Once the line containing "Bruno Cunha Lima vai até São Paulo em" is found in the entries below, restate it and each following line word for word, stopping after the line containing "COMPARTILHE".

** Input material follows **

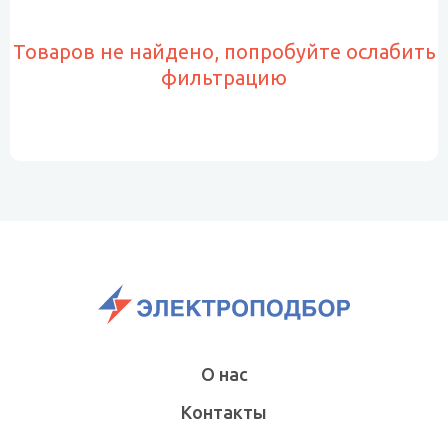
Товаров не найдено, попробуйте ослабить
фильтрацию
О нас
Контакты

** End of Input material **
** Input material follows **

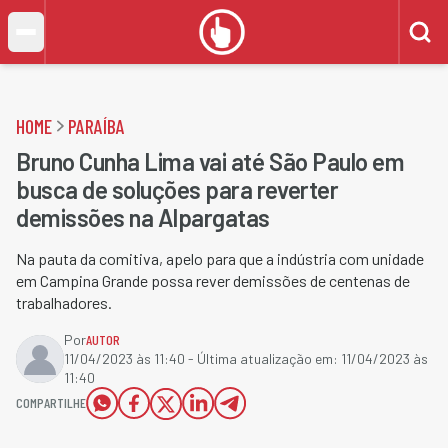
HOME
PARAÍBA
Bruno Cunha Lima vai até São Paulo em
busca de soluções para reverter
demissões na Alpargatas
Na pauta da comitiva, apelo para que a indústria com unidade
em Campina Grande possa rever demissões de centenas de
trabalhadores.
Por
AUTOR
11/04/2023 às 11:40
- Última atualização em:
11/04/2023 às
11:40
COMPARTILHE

** End of Input material **

- Answer space
Bruno Cunha Lima vai até São Paulo em
busca de soluções para reverter
demissões na Alpargatas
Na pauta da comitiva, apelo para que a indústria com unidade
em Campina Grande possa rever demissões de centenas de
trabalhadores.
Por
AUTOR
11/04/2023 às 11:40
- Última atualização em:
11/04/2023 às
11:40
COMPARTILHE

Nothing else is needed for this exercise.